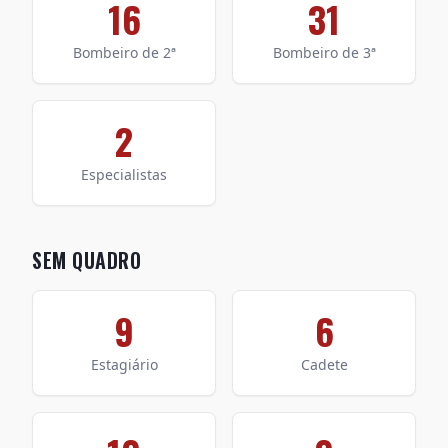
16
31
Bombeiro de 2ª
Bombeiro de 3ª
2
Especialistas
SEM QUADRO
9
6
Estagiário
Cadete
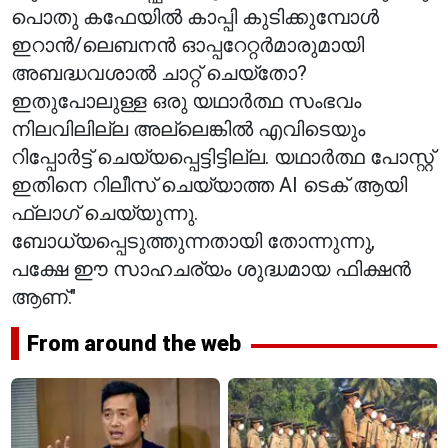
പൊതു കഫേയിൽ കാപ്പി കുടിക്കുമ്പോൾ
ഇറാൻ/ലെബനൻ ഓപ്പറേറ്റർമാരുമായി
അബദ്ധവശാൽ ചാറ്റ് ചെയ്തോ?
ഇതുപോലുള്ള ഒരു യഥാർത്ഥ സംഭവം
നിലവിലില്ല അല്ലെങ്കിൽ എവിടെയും
റിപ്പോർട്ട് ചെയ്യപ്പെട്ടിട്ടില്ല. യഥാർത്ഥ പോസ്റ്റ്
ഇതിനെ റിലീസ് ചെയ്യാത്ത AI ടെക് ആയി
ഫ്ലാഗ് ചെയ്യുന്നു.
ബോധ്യപ്പെടുത്തുന്നതായി തോന്നുന്നു,
പക്ഷേ ഈ സാഹചര്യം ശുദ്ധമായ ഫിക്ഷൻ
ആണ്."
From around the web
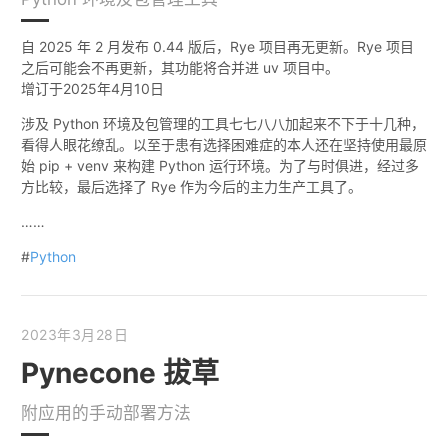
自 2025 年 2 月发布 0.44 版后，Rye 项目再无更新。Rye 项目
之后可能会不再更新，其功能将合并进 uv 项目中。
增订于
2025年4月10日
涉及 Python 环境及包管理的工具七七八八加起来不下于十几种，
看得人眼花缭乱。以至于患有选择困难症的本人还在坚持使用最原
始 pip + venv 来构建 Python 运行环境。为了与时俱进，经过多
方比较，最后选择了 Rye 作为今后的主力生产工具了。
……
#
Python
2023年3月28日
Pynecone 拔草
附应用的手动部署方法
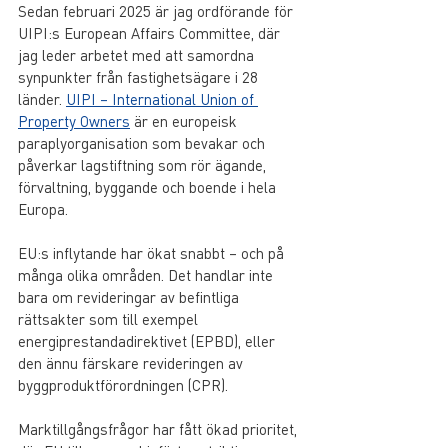
Sedan februari 2025 är jag ordförande för 
UIPI:s European Affairs Committee, där 
jag leder arbetet med att samordna 
synpunkter från fastighetsägare i 28 
länder. 
UIPI – International Union of 
Property Owners
 är en europeisk 
paraplyorganisation som bevakar och 
påverkar lagstiftning som rör ägande, 
förvaltning, byggande och boende i hela 
Europa.
EU:s inflytande har ökat snabbt – och på 
många olika områden. Det handlar inte 
bara om revideringar av befintliga 
rättsakter som till exempel 
energiprestandadirektivet (EPBD), eller 
den ännu färskare revideringen av 
byggproduktförordningen (CPR). 
Marktillgångsfrågor har fått ökad prioritet, 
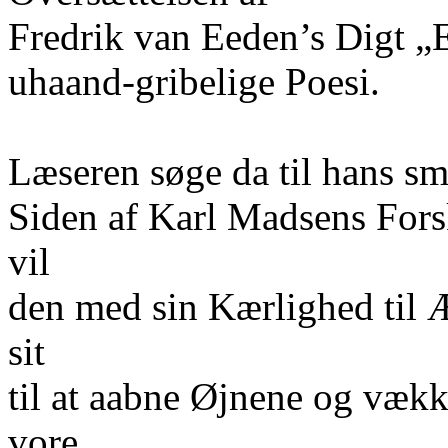
Fredrik van Eeden’s Digt „
uhaand-gribelige Poesi.
Læseren søge da til hans s
Siden af Karl Madsens Fors
vil
den med sin Kærlighed til Æ
sit
til at aabne Øjnene og vækk
vore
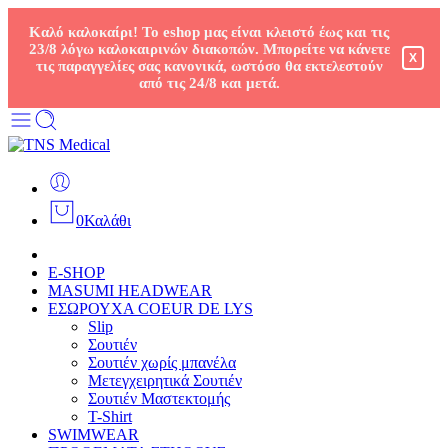
Καλό καλοκαίρι! Το eshop μας είναι κλειστό έως και τις
23/8 λόγω καλοκαιρινών διακοπών. Μπορείτε να κάνετε
X
τις παραγγελίες σας κανονικά, ωστόσο θα εκτελεστούν
από τις 24/8 και μετά.
0
Καλάθι
E-SHOP
MASUMI HEADWEAR
ΕΣΩΡΟΥΧΑ COEUR DE LYS
Slip
Σουτιέν
Σουτιέν χωρίς μπανέλα
Μετεγχειρητικά Σουτιέν
Σουτιέν Μαστεκτομής
T-Shirt
SWIMWEAR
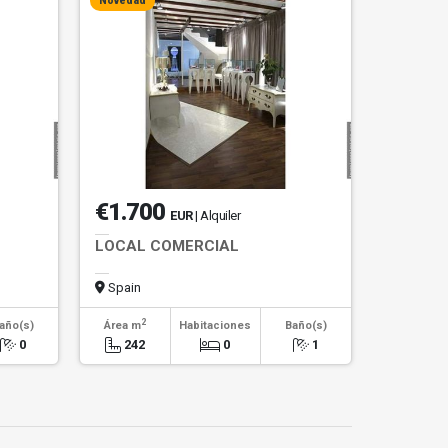
Novedad
€1.700
EUR
| Alquiler
LOCAL COMERCIAL
Spain
2
año(s)
Área m
Habitaciones
Baño(s)
0
242
0
1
#####
> EXERCISE DESCRIPTION: All of the material above should be set down again exactly, though not its pictures.

> OUTPUT FOR THIS TASK:
16
31
Bombeiro de 2ª
Bombeiro de 3ª
2
Especialistas
SEM QUADRO
9
6
Estagiário
Cadete
പൊതു കഫേയിൽ കാപ്പി കുടിക്കുമ്പോൾ
ഇറാൻ/ലെബനൻ ഓപ്പറേറ്റർമാരുമായി
അബദ്ധവശാൽ ചാറ്റ് ചെയ്തോ?
ഇതുപോലുള്ള ഒരു യഥാർത്ഥ സംഭവം
നിലവിലില്ല അല്ലെങ്കിൽ എവിടെയും
റിപ്പോർട്ട് ചെയ്യപ്പെട്ടിട്ടില്ല. യഥാർത്ഥ പോസ്റ്റ്
ഇതിനെ റിലീസ് ചെയ്യാത്ത AI ടെക് ആയി
ഫ്ലാഗ് ചെയ്യുന്നു.
ബോധ്യപ്പെടുത്തുന്നതായി തോന്നുന്നു,
പക്ഷേ ഈ സാഹചര്യം ശുദ്ധമായ ഫിക്ഷൻ
ആണ്."
From around the web
自 2025 年 2 月发布 0.44 版后，Rye 项目再无更新。Rye 项目
之后可能会不再更新，其功能将合并进 uv 项目中。
增订于
2025年4月10日
涉及 Python 环境及包管理的工具七七八八加起来不下于十几种，
看得人眼花缭乱。以至于患有选择困难症的本人还在坚持使用最原
始 pip + venv 来构建 Python 运行环境。为了与时俱进，经过多
方比较，最后选择了 Rye 作为今后的主力生产工具了。
……
#
Python
2023年3月28日
Pynecone 拔草
附应用的手动部署方法
Sedan februari 2025 är jag ordförande för 
UIPI:s European Affairs Committee, där 
jag leder arbetet med att samordna 
synpunkter från fastighetsägare i 28 
länder. 
UIPI – International Union of 
Property Owners
 är en europeisk 
paraplyorganisation som bevakar och 
påverkar lagstiftning som rör ägande, 
förvaltning, byggande och boende i hela 
Europa.
EU:s inflytande har ökat snabbt – och på 
många olika områden. Det handlar inte 
bara om revideringar av befintliga 
rättsakter som till exempel 
energiprestandadirektivet (EPBD), eller 
den ännu färskare revideringen av 
byggproduktförordningen (CPR). 
Marktillgångsfrågor har fått ökad prioritet, 
Fredrik van Eeden’s Digt „
uhaand-gribelige Poesi.
Læseren søge da til hans s
Siden af Karl Madsens Fors
vil
den med sin Kærlighed til Æ
sit
til at aabne Øjnene og vækk
vore
Καλό καλοκαίρι! Το eshop μας είναι κλειστό έως και τις
23/8 λόγω καλοκαιρινών διακοπών. Μπορείτε να κάνετε
X
τις παραγγελίες σας κανονικά, ωστόσο θα εκτελεστούν
από τις 24/8 και μετά.
0
Καλάθι
E-SHOP
MASUMI HEADWEAR
ΕΣΩΡΟΥΧΑ COEUR DE LYS
Slip
Σουτιέν
Σουτιέν χωρίς μπανέλα
Μετεγχειρητικά Σουτιέν
Σουτιέν Μαστεκτομής
T-Shirt
SWIMWEAR
Novedad
€1.700
EUR
| Alquiler
LOCAL COMERCIAL
Spain
2
año(s)
Área m
Habitaciones
Baño(s)
0
242
0
1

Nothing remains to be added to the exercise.